* **TASK DIRECTIONS**
Give the entries below again, word for word, and leave out the images.

Excerpts from a dataset

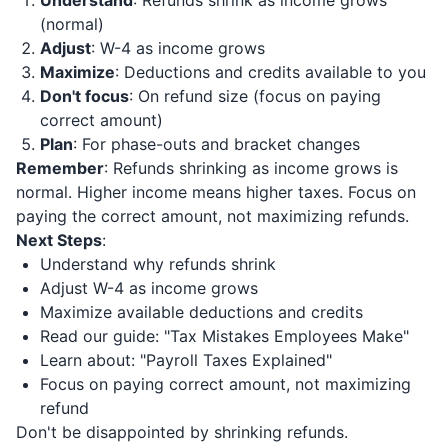
Understand
: Refunds shrink as income grows
(normal)
Adjust
: W-4 as income grows
Maximize
: Deductions and credits available to you
Don't focus
: On refund size (focus on paying
correct amount)
Plan
: For phase-outs and bracket changes
Remember
: Refunds shrinking as income grows is
normal. Higher income means higher taxes. Focus on
paying the correct amount, not maximizing refunds.
Next Steps
:
Understand why refunds shrink
Adjust W-4 as income grows
Maximize available deductions and credits
Read our guide: "Tax Mistakes Employees Make"
Learn about: "Payroll Taxes Explained"
Focus on paying correct amount, not maximizing
refund
Don't be disappointed by shrinking refunds.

* **SOLUTION TO THIS EXERCISE**
Understand
: Refunds shrink as income grows
(normal)
Adjust
: W-4 as income grows
Maximize
: Deductions and credits available to you
Don't focus
: On refund size (focus on paying
correct amount)
Plan
: For phase-outs and bracket changes
Remember
: Refunds shrinking as income grows is
normal. Higher income means higher taxes. Focus on
paying the correct amount, not maximizing refunds.
Next Steps
:
Understand why refunds shrink
Adjust W-4 as income grows
Maximize available deductions and credits
Read our guide: "Tax Mistakes Employees Make"
Learn about: "Payroll Taxes Explained"
Focus on paying correct amount, not maximizing
refund
Don't be disappointed by shrinking refunds.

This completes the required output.